Obezite cerrahisi, ülkemizde son 10 yılda yaygınlaşan cerrahi uygulamalar arasında yer almaktadır. Günümüzde obezite sorununun sağlıklı ve dengeli beslenme, diyetisyen desteği ile çözülemediği ve hastanın mevcut durumunda kilo vermeyi engelleyici herhangi bir kronik hastalığa sahip olmadığı (tiroid sorunları vb.) durumlarda hekimin önerdiği cerrahi metodlar ve hastanın uygunluk bildirmesi ile obezite cerrahisi yöntemleri uygulanmaktadır.
Obezite cerrahisi öncesi obeziteyi tanıyalım ve ülkemizdeki durumu gözlemleyelim.
Obezite cerrahisi konusunda bilgi paylaşımı yapmadan önce obezitenin tanıtılması ve anlanması çok önemli bir konudur. Dünya Sağlık Örgütünün 2012 yılında revize ettiği tanıma göre obezite, sağlığı bozacak şekilde vücutta oluşan aşırı yağ depolarına bağlı oluşan hastalık durumu olarak tanımlanmıştır. Obezite, çoğu toplumda genel bir sağlık sorunudur ve günümüzde tüm dünyada gözlemlenen, küresel epidemik hastalık durumudur.
Türkiye’de son dönemde obezitenin durumuna ve obeziteye sahip bireylere göz atıldığında, oranlar gelişmiş batı ülkelerinin oransal olarak altında kalmamaktadır. Son dönemde 25 bin kişi katılarak yapılan bir araştırmaya göre ülkemizde kadınların %30’unda, erkeklerin %13’ü obezite hastalığına sahiptir.
Obezite cerrahisi öncesi hastanın durumunun analiz edilmesi çok önemlidir.
Obeziteye sahip olan hastaların, obezite cerrahisi öncesi durumlarının incelenmesi, tıbbi öykülerinin alınması çok önemlidir. Obezite ameliyatı öncesinde düşünelecek tedavi planında diyetisyen danışmanlığı ve obezitenin altında yatan ikincil bir hastalık varlığının olup olmadığı önemlidir.

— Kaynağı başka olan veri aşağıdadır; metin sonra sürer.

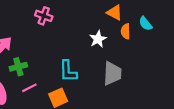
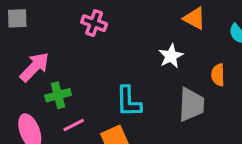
orange semicircle: (126, 31) -> (218, 75), moved

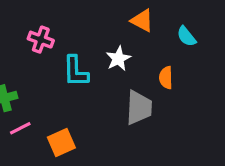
pink cross: (94, 23) -> (41, 40), moved
cyan L-shape: (129, 101) -> (76, 71), moved

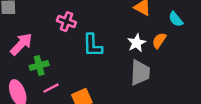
white star: (118, 59) -> (137, 43), moved
orange semicircle: (166, 78) -> (159, 41), moved, turned 35

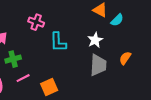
cyan semicircle: (176, 19) -> (117, 20), moved, turned -96
orange semicircle: (159, 41) -> (125, 58), moved

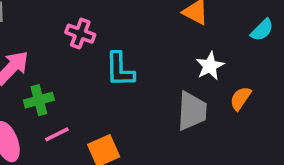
cyan semicircle: (117, 20) -> (262, 30), moved
white star: (95, 40) -> (210, 66), moved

Obezite hastalarının genel durumu
Obezite günümüzde dünyamızda olduğu gibi ülkemizde de pek çok bireyi etkileyen bir hastalıktır. Obez bireylerin bir kısmı hastalığına yeterli önemi vermediği gözlemlenmektedir. Bazı hastalar obeziteyi bir hastalık dahi görmemektedirler. Halbuki obezite, tahmini yaşam süresini azaltan, önlenebilir ölüm sebepleri arasında önemli hastalıklardan biridir. Hastaların mevcut durumlarının açıklanması, hastalığın kabul edilmesi, tedavi süreçlerinin başlanması gerekirse obezite cerrahisi yöntemleri olan obezite ameliyatı uygulanabilmektedir.
Obezite ameliyatlarının pek çoğu günümüzde kapalı ameliyat olarak yapılıyor.
Obezite ameliyatları farklı farklı uygulamalar halinde gerçekleştirilmektedir. Bu uygulamaların büyük bir çoğu, artık açık ameliyatlar yerine kapalı sistem olarak tanımlanan laparoskopik ameliyatlar olarak bilinmektedir. Bu da hastanın ameliyat sonrasında iyileşme zamanının azalması, ameliyat sonrası oluşacak ağrının azalması, ameliyatta daha ufak kesilerle ameliyatın gerçekleştirilmesi gibi faydalara neden olmaktadır.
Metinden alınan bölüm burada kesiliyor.